I guess I'm looking for best practice to deal with images. How to do followin with minimal memory/CPU usage:
Take picture
Display thumbnail
Resize
Send to server
EDIT 1:
Currently I'm researching possibility of uploading whole shizang as a multi-part MIME message. That would require adding some JAR's to my Android package. Also I'm not sure how effective will be Apache code to load images and sending them(I guess better than my code)
http://okandroidletsgo.wordpress.com/2011/05/30/android-to-wcf-streaming-multi-part-binary-images/
And that I would have to deal with parsing all this on WCF side since there is no way to do it with built-on .NET framework.
http://antscode.blogspot.com/2009/11/parsing-multipart-form-data-in-wcf.html
PLEASE TELL ME IF YOU TRIED THIS!
EDIT 2:
MIME is no good. There is no point since it serializes binary using Base64 which is same thing..
Nobody answered but here is what I figured hard way:
Rule #1: When dealing with images - avoid using objects/memory. Sounds obvious but it's not. I figured that resizing image to 800x600 is OK. Anything bigger - you may consider just leaving it as is because it is possible to do http stream on bigger file but it's hard to work with OOM exceptions when you load images into memory for processing
Rule #2: When use GSON - use JsonWriter to populate stream. Otherwise memory will explode. Than pass that stream into HttpClient.
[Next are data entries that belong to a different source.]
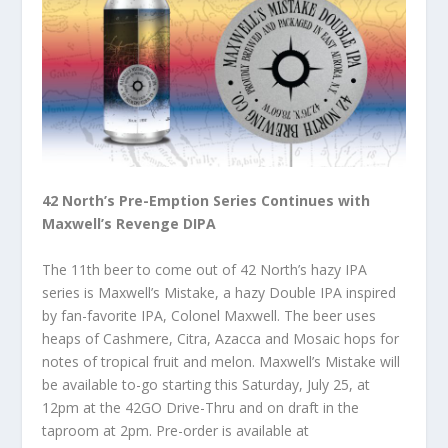
42 North’s Pre-Emption Series Continues with
Maxwell’s Revenge DIPA
The 11th beer to come out of 42 North’s hazy IPA
series is Maxwell’s Mistake, a hazy Double IPA inspired
by fan-favorite IPA, Colonel Maxwell. The beer uses
heaps of Cashmere, Citra, Azacca and Mosaic hops for
notes of tropical fruit and melon. Maxwell’s Mistake will
be available to-go starting this Saturday, July 25, at
12pm at the 42GO Drive-Thru and on draft in the
taproom at 2pm. Pre-order is available at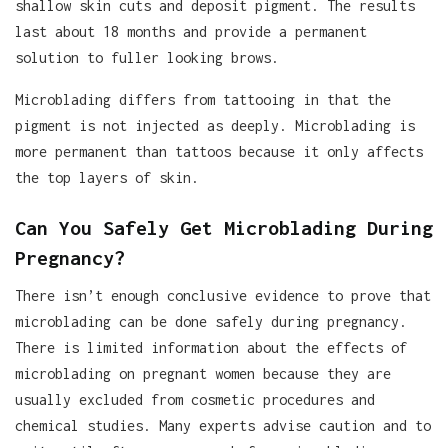
shallow skin cuts and deposit pigment. The results
last about 18 months and provide a permanent
solution to fuller looking brows.
Microblading differs from tattooing in that the
pigment is not injected as deeply. Microblading is
more permanent than tattoos because it only affects
the top layers of skin.
Can You Safely Get Microblading During
Pregnancy?
There isn’t enough conclusive evidence to prove that
microblading can be done safely during pregnancy.
There is limited information about the effects of
microblading on pregnant women because they are
usually excluded from cosmetic procedures and
chemical studies. Many experts advise caution and to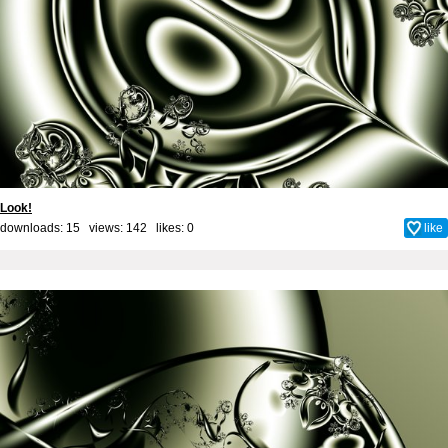
Look!
downloads: 15 views: 142 likes:
0
like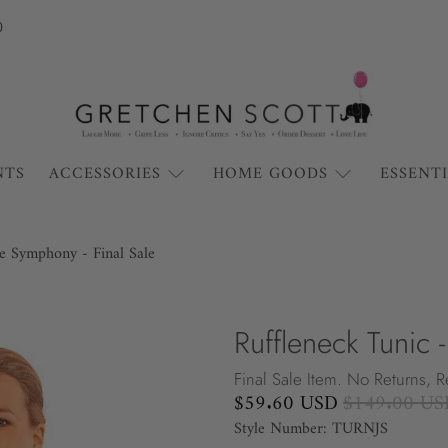
0
NTS
ACCESSORIES
HOME GOODS
ESSENT
le Symphony - Final Sale
Ruffleneck Tunic 
Final Sale Item. No Returns, 
$59.60 USD
$149.00 US
Style Number: TURNJS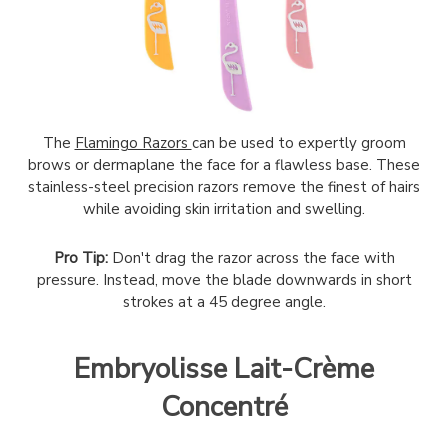
The
Flamingo Razors
can be used to expertly groom
brows or dermaplane the face for a flawless base. These
stainless-steel precision razors remove the finest of hairs
while avoiding skin irritation and swelling.
Pro Tip:
Don't drag the razor across the face with
pressure. Instead, move the blade downwards in short
strokes at a 45 degree angle.
Embryolisse Lait-Crème
Concentré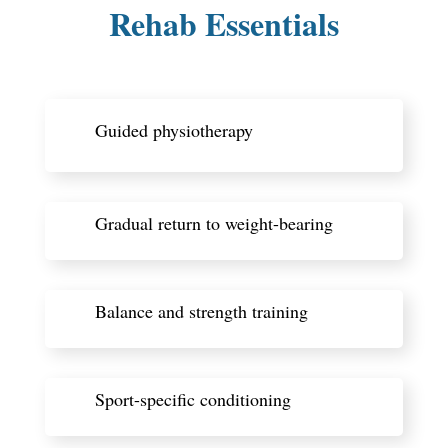
Rehab Essentials
Guided physiotherapy
Gradual return to weight-bearing
Balance and strength training
Sport-specific conditioning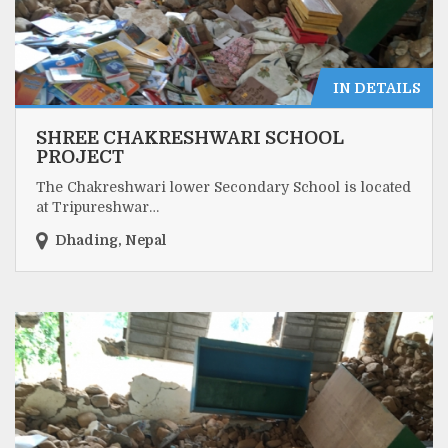
IN DETAILS
SHREE CHAKRESHWARI SCHOOL
PROJECT
The Chakreshwari lower Secondary School is located
at Tripureshwar…
Dhading, Nepal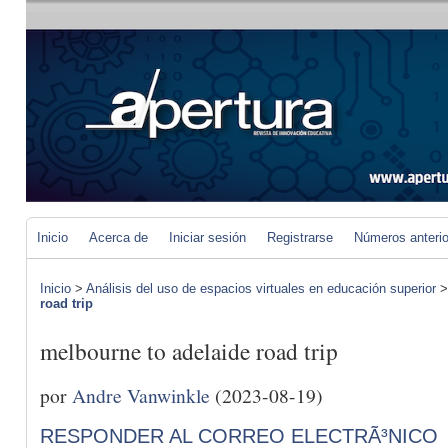
Inicio
Acerca de
Iniciar sesión
Registrarse
Números anteri
Inicio
>
Análisis del uso de espacios virtuales en educación superior
road trip
melbourne to adelaide road trip
por
Andre Vanwinkle
(2023-08-19)
RESPONDER AL CORREO ELECTRÃ³NICO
JsonWriter will write in chunks and data will be sent as it process.
Rule #3: See rule #2. It will work OK for multiple small images. This way GSON will serialize them 1 by one and feed into stream. Each image WILL be loaded int memory anyway.
Rule #4: This is probably the best solution but requires more coordination with server. Images sent 1 by 1 before message sent to server. They sent as stream without any encoding. This way they don't have to be base64 encoded and they don't have to be loaded in memory on device. Size of transmission will be smaller as well. When all images sent - post main informational object and collect all package together on server.
Rule #5: Forget about storing BLOB in SQLite
Bottom line:
It is much cheaper in term of resources to send images WITHOUT any resizing. Resizing makes sense only when Image get's to about 800x600-ish
Sending multiple images in a single package makes sense when image get's small like 600x400-ish
As soon as you need to upload files - start thinking streams everywhere. DO NOT load stuff into memory.